How to build your own
You need less than you think. Four steps carried the whole project.
- Export your data. Settings and Privacy, then Data privacy, then Get a copy of your data. Ask for the full archive.
- Point Claude Code at the folder. Ask what is in there, ask for the patterns, then ask it to build one dashboard. Iterate in plain language.
- Keep it local. The export holds other people's names and your private messages. Mine never left my machine.
- Anonymise before you share. I added a pass to the script that swaps every name and employer for a synthetic one and strips the message text, which is why the screenshots here show real shapes and no real people.
One honest caveat. First-party data is the most trustworthy kind, but some of what the dashboard shows is still inferred. Matching connections to messages is done by name, and the list of missed opportunities is detected by keyword. Treat those as prompts to look closer, not as settled facts.
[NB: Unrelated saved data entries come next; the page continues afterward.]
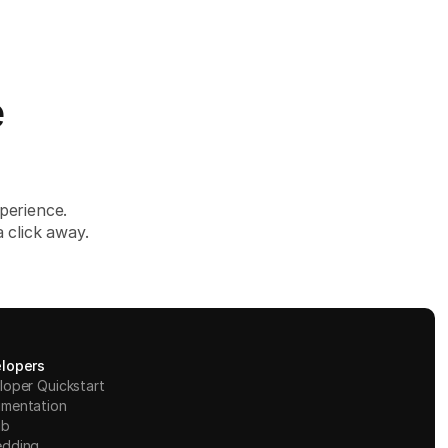
e
perience.
 click away.
lopers
loper Quickstart
mentation
ub
dding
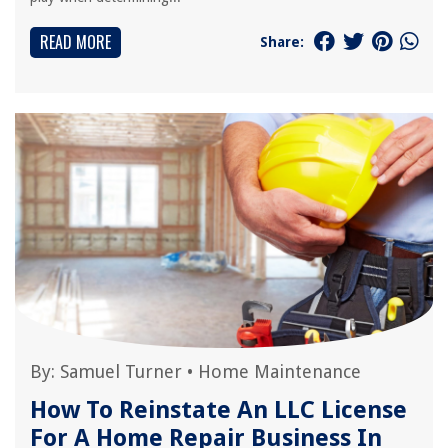
READ MORE
Share:
By:
Samuel Turner
•
Home Maintenance
How To Reinstate An LLC License
For A Home Repair Business In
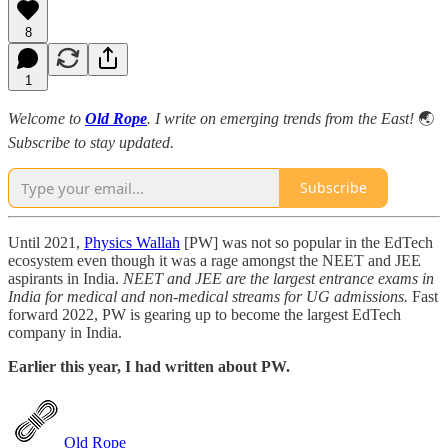
8
1
Welcome to
Old Rope
. I write on emerging trends from the East!
🌏
Subscribe to stay updated.
Subscribe
Until 2021,
Physics Wallah
[PW] was not so popular in the EdTech
ecosystem even though it was a rage amongst the NEET and JEE
aspirants in India.
NEET and JEE are the largest entrance exams in
India for medical and non-medical streams for UG admissions.
Fast
forward 2022, PW is gearing up to become the largest EdTech
company in India.
Earlier this year, I had written about PW.
Old Rope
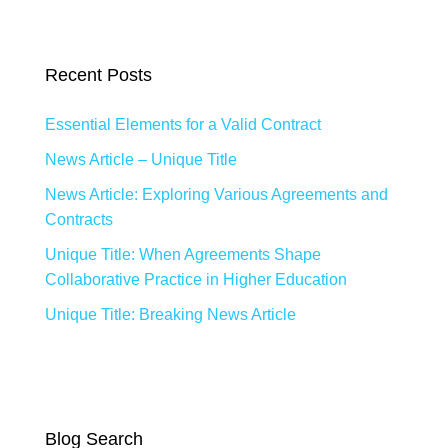
Recent Posts
Essential Elements for a Valid Contract
News Article – Unique Title
News Article: Exploring Various Agreements and
Contracts
Unique Title: When Agreements Shape
Collaborative Practice in Higher Education
Unique Title: Breaking News Article
Blog Search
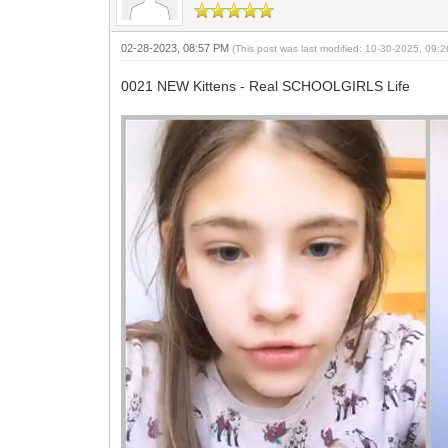
02-28-2023, 08:57 PM
(This post was last modified: 10-30-2025, 09
0021 NEW Kittens - Real SCHOOLGIRLS Life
I build things like this for safety teams more deliberately. If that is closer to your work, I have written about encoding the WHS Act into an AI skill and a broader field guide to AI in workplace safety. This one was just me, a weekend, and a folder of CSVs.
If you build your own, I would like to see what your data says about you. Reach out, I am curious whether yours knows you as well as it thinks it does.
Frequently asked questions
- How do I download my LinkedIn data?
- In LinkedIn, go to Settings and Privacy, then Data privacy, then Get a copy of your data. Choose the full archive. It arrives as a set of CSV files, usually within 24 hours.
- What can you actually learn from a LinkedIn export?
- Your connection growth over time, who you really talk to versus who is just a name, the companies you follow, your endorsement history, and the ad-targeting attributes LinkedIn infers about you.
- What did you use to build the dashboard?
- Claude Code for the analysis and code, a single Python script to parse the CSV files, and Chart.js plus D3.js for the visuals. The output is one HTML file that runs offline.
- Is it safe to put my LinkedIn data into an AI tool?
- Treat it as sensitive. It contains other people's names and your private messages. I kept everything local and fully anonymised every screenshot before publishing. Do the same before you share anything.
- Why does LinkedIn's profile of me look out of date?
- Its inferences are weighted by historical signal, especially endorsements. If your older career is denser in the data than your current one, the older identity wins until you actively rebalance it.